Task statement - In the listing below, locate the line with "Anzahl: Gib den gewünschten Wert ein" and the line with "Ποιοι Είμαστε", then output both and everything between them exactly, minus any pictures.

** Opening Records for this task block **

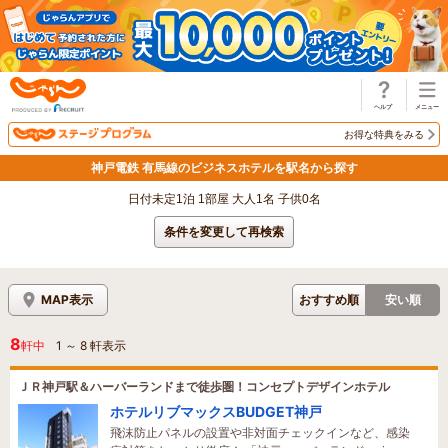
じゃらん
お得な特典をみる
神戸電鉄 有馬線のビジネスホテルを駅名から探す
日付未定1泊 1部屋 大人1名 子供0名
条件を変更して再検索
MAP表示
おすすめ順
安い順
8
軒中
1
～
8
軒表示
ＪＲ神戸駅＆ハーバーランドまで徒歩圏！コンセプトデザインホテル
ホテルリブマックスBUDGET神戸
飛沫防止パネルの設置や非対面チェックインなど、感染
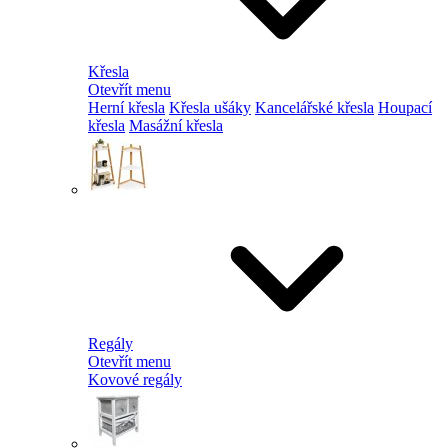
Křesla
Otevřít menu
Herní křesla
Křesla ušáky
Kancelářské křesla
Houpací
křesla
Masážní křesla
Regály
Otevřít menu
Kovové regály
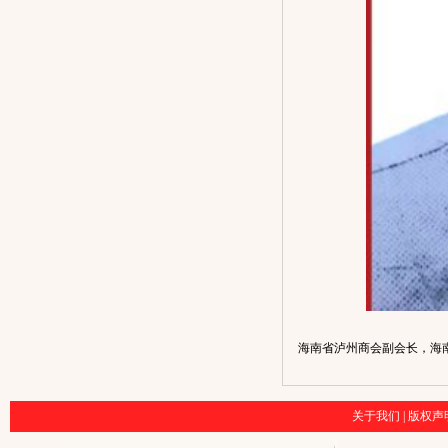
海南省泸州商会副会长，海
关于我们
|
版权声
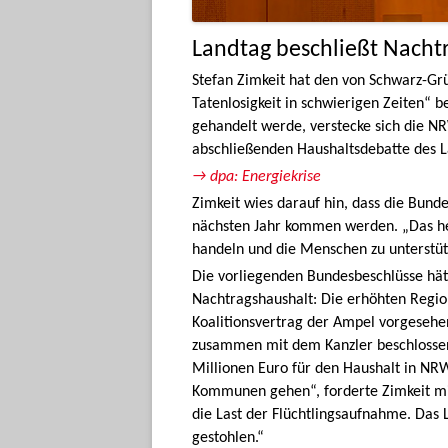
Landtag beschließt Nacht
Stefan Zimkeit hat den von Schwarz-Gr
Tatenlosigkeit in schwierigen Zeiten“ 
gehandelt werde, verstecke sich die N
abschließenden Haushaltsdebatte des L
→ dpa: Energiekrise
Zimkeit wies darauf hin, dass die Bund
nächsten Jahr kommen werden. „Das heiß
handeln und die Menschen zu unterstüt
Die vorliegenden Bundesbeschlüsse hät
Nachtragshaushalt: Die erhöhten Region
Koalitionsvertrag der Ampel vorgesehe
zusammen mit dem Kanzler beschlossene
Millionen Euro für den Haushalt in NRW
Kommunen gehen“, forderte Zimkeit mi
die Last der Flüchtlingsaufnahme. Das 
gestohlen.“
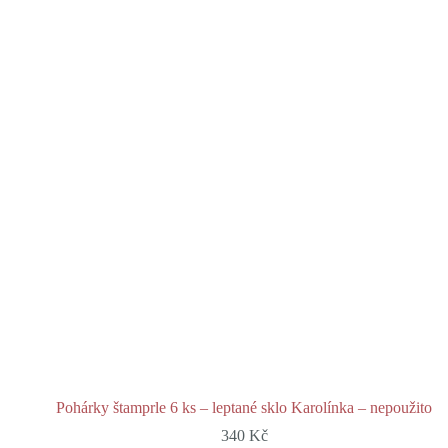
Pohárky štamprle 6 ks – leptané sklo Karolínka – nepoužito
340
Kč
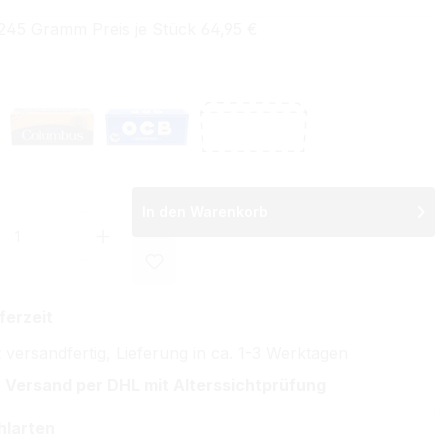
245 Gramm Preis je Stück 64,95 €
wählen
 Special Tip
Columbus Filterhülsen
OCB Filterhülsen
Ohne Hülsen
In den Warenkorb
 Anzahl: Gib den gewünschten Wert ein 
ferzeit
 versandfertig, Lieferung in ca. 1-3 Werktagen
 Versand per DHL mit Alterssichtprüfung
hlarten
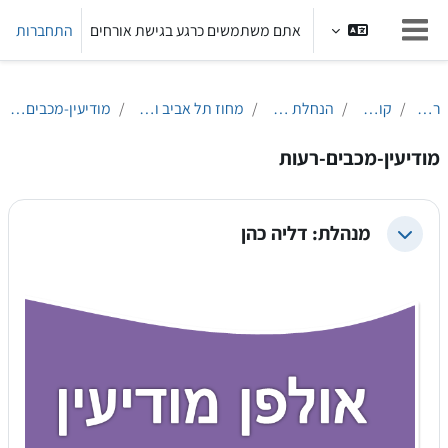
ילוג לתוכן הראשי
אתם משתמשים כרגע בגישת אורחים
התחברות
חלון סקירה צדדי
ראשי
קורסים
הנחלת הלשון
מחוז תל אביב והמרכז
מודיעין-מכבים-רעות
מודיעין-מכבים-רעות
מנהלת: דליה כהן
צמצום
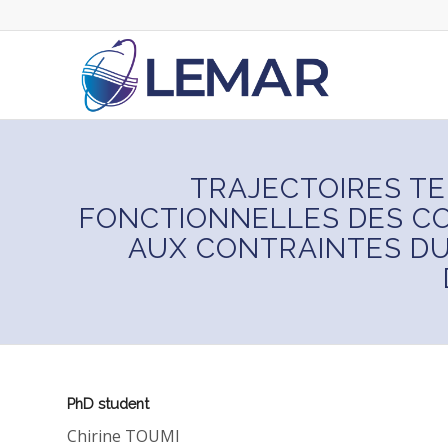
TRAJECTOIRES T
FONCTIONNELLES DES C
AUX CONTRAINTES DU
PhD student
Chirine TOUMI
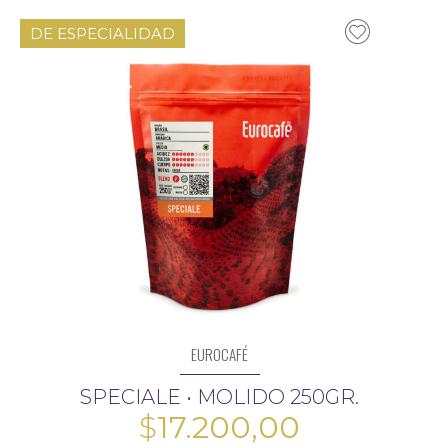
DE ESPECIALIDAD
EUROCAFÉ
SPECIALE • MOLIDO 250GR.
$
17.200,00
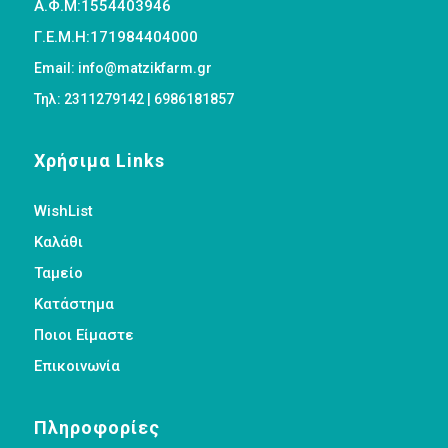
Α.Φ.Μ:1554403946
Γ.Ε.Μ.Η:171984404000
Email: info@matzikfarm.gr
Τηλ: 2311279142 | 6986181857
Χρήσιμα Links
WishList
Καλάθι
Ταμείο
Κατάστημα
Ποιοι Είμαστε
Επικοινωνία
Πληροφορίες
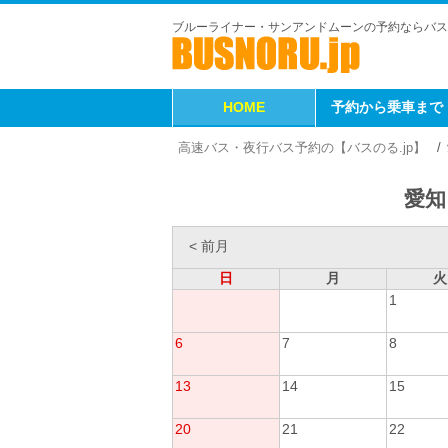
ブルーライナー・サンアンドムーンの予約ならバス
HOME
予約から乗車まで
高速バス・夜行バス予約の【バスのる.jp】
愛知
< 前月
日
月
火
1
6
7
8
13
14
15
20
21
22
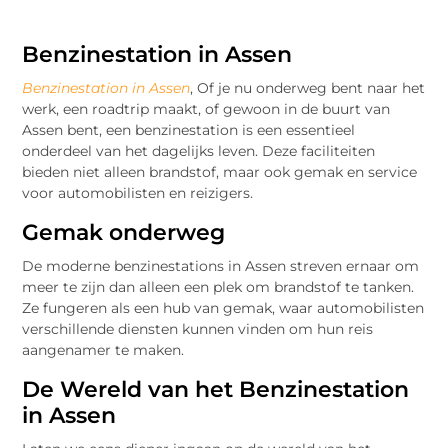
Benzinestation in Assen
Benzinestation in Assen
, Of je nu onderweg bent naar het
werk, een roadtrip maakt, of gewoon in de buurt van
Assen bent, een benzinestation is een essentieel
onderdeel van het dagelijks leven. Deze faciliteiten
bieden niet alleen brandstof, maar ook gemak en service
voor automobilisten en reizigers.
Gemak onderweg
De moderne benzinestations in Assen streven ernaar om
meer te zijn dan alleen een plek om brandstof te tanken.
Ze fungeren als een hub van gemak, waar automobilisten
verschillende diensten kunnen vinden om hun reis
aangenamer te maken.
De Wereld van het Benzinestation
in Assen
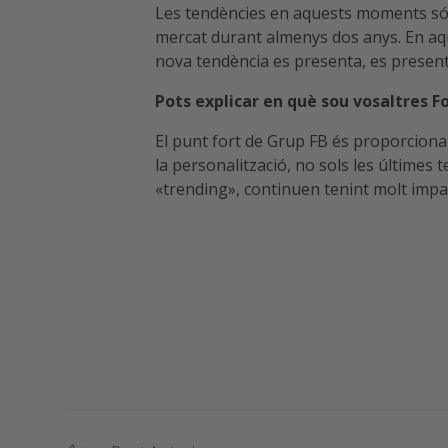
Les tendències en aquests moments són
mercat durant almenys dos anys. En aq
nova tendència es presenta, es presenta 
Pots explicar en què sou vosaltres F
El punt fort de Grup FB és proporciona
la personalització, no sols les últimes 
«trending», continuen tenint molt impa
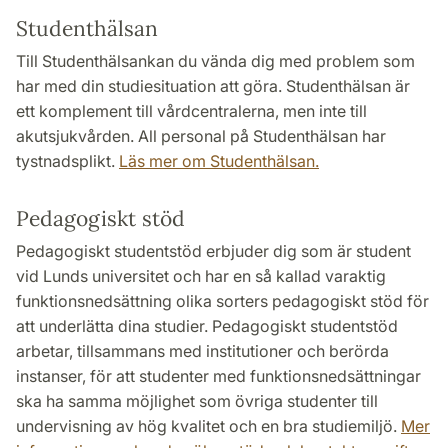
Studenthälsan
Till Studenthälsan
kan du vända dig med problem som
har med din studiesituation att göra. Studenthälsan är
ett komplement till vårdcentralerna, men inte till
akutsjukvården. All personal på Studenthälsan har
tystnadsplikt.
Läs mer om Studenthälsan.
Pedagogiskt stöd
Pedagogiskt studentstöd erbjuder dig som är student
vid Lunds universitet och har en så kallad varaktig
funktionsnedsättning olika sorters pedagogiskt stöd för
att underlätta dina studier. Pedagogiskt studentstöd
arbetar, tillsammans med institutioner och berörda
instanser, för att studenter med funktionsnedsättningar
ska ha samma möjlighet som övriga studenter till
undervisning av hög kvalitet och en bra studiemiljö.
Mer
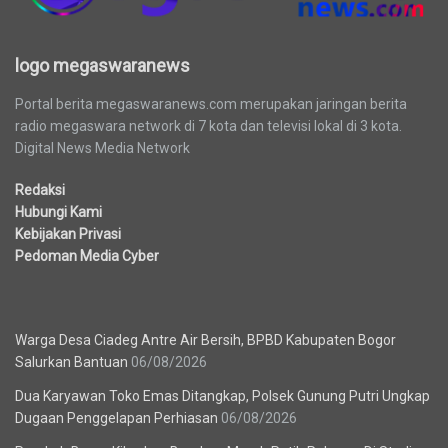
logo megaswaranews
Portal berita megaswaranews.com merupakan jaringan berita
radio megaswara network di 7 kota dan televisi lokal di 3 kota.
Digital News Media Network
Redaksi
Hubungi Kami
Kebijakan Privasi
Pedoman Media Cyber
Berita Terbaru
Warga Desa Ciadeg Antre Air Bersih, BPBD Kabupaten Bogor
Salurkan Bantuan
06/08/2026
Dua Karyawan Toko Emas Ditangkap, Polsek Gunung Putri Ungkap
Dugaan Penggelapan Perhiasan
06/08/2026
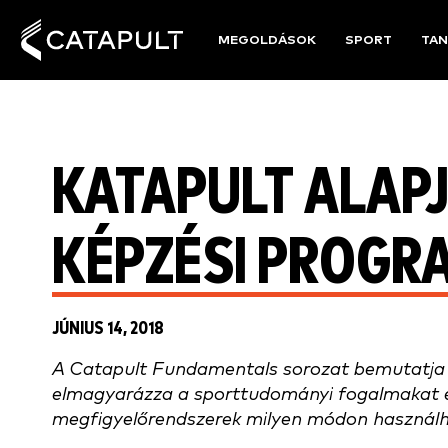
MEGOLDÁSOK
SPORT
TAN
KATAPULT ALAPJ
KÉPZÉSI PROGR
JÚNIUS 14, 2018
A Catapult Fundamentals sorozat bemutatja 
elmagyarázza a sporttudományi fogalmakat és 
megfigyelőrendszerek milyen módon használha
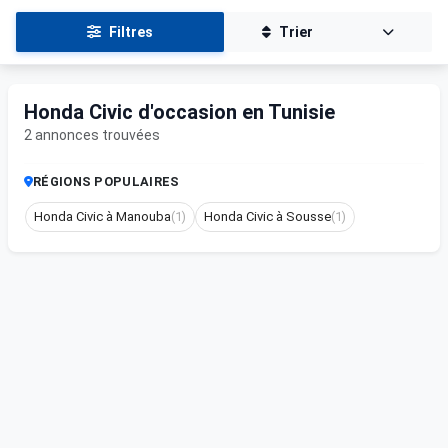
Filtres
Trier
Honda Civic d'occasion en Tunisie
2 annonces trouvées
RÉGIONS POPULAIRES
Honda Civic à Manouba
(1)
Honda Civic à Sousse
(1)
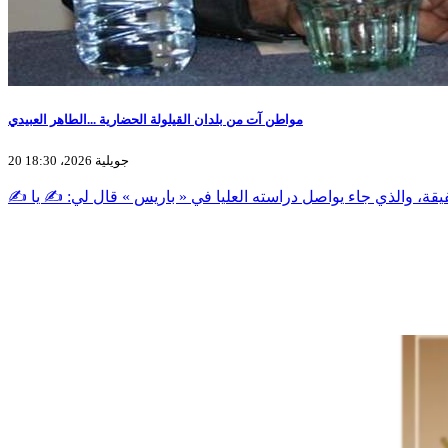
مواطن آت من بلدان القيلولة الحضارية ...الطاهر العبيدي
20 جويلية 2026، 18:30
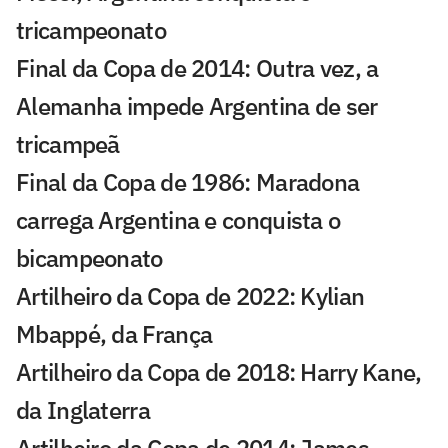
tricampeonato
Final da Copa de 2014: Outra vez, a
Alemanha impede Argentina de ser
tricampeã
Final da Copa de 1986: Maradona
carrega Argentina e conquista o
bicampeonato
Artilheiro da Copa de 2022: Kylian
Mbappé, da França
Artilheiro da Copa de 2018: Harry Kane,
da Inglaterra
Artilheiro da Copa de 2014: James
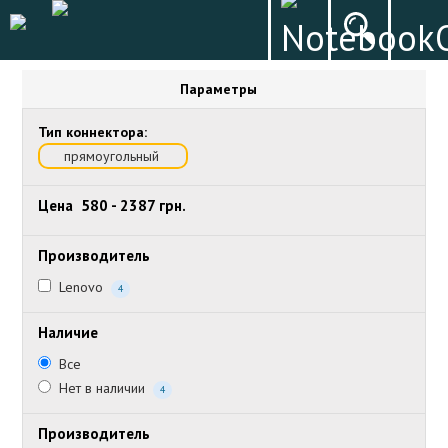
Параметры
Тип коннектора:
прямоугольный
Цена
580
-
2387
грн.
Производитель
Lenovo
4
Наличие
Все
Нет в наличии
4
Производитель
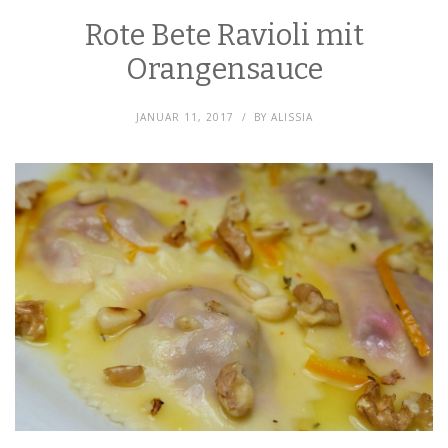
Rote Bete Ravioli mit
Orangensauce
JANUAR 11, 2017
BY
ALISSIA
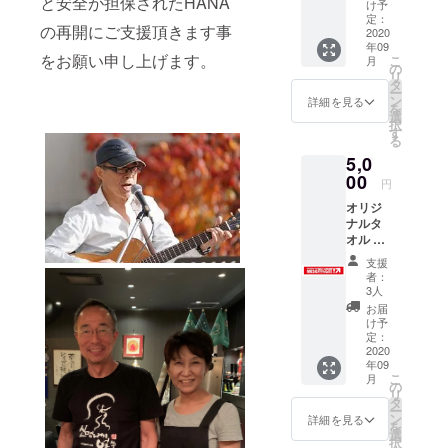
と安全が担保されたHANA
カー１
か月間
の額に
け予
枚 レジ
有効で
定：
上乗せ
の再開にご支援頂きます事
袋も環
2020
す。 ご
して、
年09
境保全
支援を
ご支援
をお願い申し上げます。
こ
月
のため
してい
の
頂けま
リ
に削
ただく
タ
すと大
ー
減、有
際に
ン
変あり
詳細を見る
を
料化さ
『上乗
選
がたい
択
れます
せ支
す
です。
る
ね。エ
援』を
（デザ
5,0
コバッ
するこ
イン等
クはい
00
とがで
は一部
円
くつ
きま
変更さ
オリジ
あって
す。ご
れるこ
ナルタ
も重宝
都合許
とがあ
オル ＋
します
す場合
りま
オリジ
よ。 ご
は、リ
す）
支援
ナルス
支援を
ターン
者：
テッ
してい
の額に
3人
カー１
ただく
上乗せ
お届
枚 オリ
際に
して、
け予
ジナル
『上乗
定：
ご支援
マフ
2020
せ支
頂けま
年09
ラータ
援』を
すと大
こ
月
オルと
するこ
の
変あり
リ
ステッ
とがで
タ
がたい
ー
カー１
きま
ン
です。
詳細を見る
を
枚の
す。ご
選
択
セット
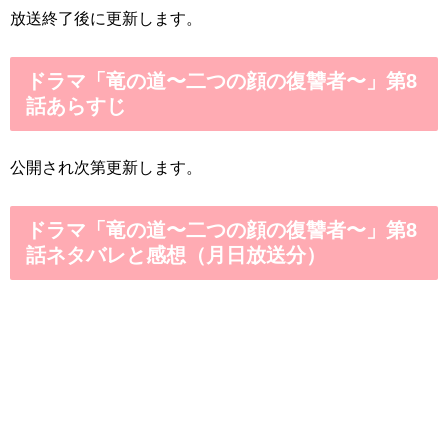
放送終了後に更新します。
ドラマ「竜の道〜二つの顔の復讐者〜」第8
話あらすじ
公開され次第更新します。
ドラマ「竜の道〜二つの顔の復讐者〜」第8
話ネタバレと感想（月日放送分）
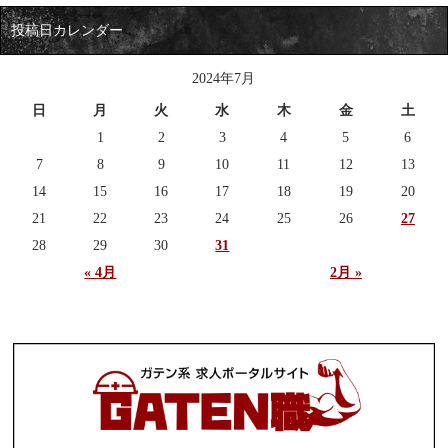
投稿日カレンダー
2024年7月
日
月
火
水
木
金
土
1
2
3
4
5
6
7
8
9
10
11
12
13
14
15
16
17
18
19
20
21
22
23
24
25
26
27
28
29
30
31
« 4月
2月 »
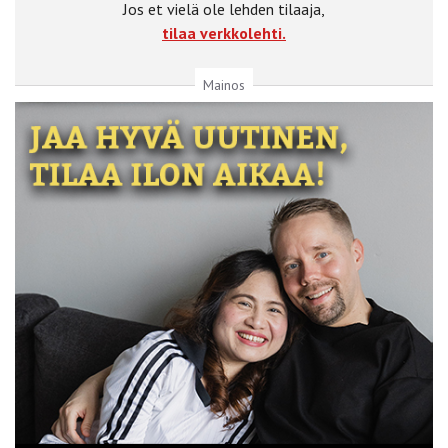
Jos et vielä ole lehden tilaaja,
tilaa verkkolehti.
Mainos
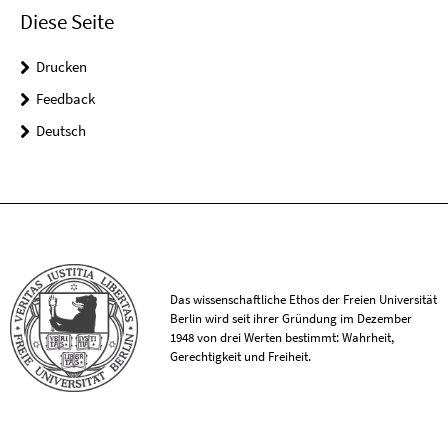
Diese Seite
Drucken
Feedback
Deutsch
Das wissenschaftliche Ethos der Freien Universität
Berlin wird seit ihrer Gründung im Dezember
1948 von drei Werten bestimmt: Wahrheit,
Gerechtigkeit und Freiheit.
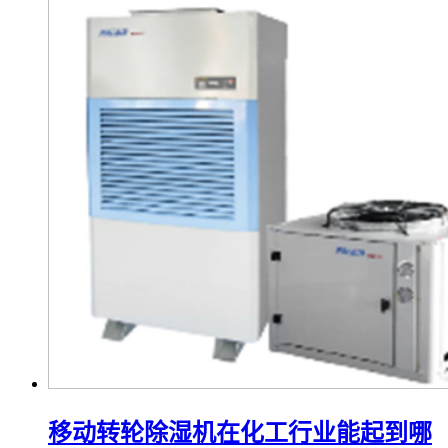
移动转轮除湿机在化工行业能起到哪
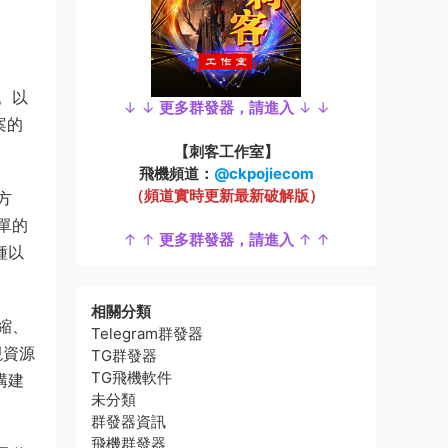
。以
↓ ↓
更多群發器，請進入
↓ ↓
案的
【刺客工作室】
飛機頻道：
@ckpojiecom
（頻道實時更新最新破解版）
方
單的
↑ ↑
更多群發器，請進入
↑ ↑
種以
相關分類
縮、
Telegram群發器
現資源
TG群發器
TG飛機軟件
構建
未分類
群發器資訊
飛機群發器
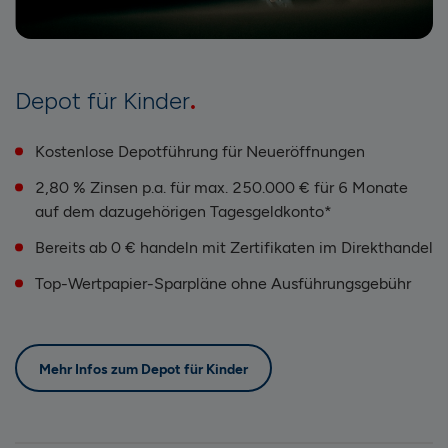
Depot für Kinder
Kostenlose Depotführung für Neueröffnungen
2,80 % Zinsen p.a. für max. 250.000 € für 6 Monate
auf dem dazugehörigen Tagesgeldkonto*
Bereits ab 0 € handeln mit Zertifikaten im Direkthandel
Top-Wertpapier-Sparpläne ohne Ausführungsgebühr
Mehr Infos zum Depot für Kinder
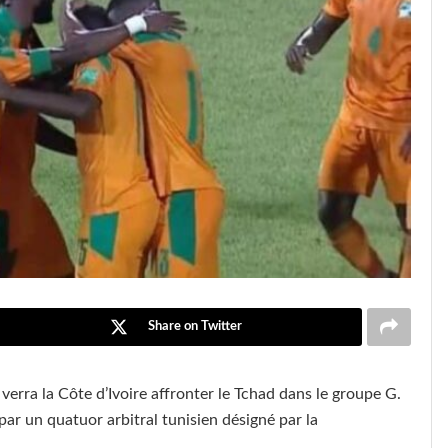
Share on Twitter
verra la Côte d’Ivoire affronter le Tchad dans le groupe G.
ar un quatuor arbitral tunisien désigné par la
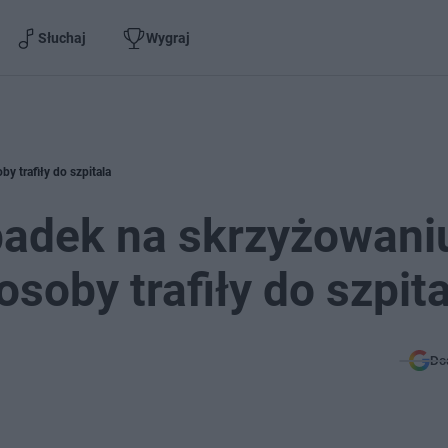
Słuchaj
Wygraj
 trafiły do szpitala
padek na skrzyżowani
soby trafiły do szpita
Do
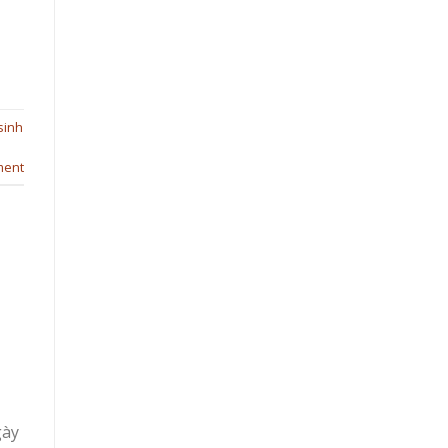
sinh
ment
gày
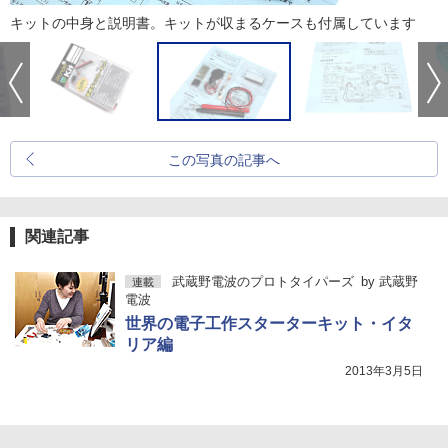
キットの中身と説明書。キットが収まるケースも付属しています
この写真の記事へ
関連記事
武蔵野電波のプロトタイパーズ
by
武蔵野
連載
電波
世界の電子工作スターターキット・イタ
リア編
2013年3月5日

** Closing Records for this task block **

Answer space -
 Anzahl: Gib den gewünschten Wert ein 
ferzeit
 versandfertig, Lieferung in ca. 1-3 Werktagen
 Versand per DHL mit Alterssichtprüfung
hlarten
ילוג לתוכן הראשי
אתם משתמשים כרגע בגישת אורחים
התחברות
חלון סקירה צדדי
ראשי
קורסים
הנחלת הלשון
מחוז תל אביב והמרכז
מודיעין-מכבים-רעות
מודיעין-מכבים-רעות
מנהלת: דליה כהן
צמצום
TRAJECTOIRES T
FONCTIONNELLES DES C
AUX CONTRAINTES DU
PhD student
Chirine TOUMI
DE ESPECIALIDAD
EUROCAFÉ
SPECIALE • MOLIDO 250GR.
$
17.200,00
Α.Φ.Μ:1554403946
Γ.Ε.Μ.Η:171984404000
Email: info@matzikfarm.gr
Τηλ: 2311279142 | 6986181857
Χρήσιμα Links
WishList
Καλάθι
Ταμείο
Κατάστημα
Ποιοι Είμαστε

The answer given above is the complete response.